[Transcribed page contents]
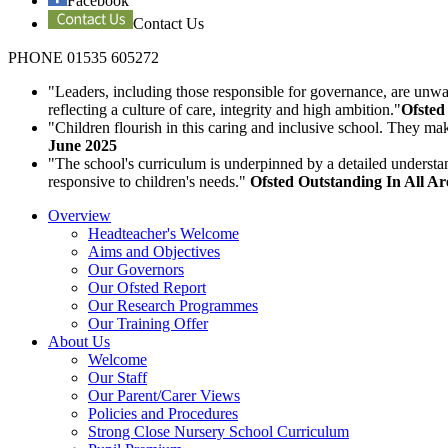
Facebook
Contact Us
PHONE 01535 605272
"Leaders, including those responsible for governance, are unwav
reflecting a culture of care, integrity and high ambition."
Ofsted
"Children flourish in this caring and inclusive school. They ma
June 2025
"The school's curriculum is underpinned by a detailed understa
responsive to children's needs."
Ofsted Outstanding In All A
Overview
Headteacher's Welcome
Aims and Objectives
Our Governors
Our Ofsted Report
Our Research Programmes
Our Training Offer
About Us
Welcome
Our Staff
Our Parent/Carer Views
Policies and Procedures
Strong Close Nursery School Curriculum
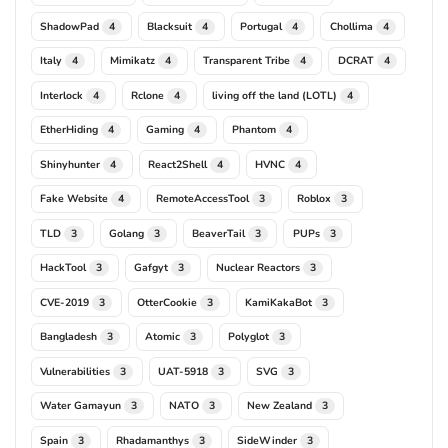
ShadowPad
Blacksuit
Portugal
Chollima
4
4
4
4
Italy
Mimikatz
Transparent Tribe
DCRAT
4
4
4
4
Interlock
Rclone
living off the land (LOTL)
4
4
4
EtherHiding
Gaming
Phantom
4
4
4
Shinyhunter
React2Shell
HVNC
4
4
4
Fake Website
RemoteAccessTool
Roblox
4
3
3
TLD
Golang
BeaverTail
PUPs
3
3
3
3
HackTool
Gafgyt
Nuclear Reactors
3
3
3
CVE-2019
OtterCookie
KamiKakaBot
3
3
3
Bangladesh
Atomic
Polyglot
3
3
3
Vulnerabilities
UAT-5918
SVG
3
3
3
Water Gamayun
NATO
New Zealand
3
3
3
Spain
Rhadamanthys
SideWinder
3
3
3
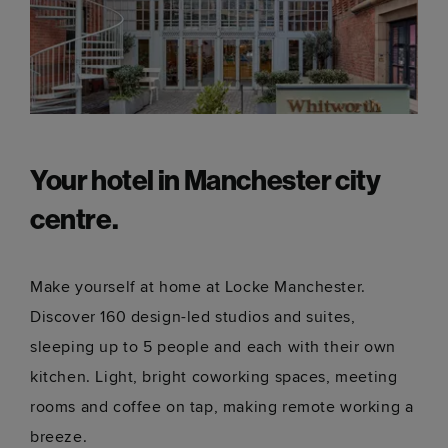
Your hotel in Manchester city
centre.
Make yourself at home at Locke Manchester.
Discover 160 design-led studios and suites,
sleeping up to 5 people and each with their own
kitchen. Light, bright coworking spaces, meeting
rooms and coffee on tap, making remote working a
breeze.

:: What to produce ::
From the records above, show each line that contains the word "Ofsted".

:: The answer ::
Ofsted
Ofsted Outstanding In All A
Our Ofsted Report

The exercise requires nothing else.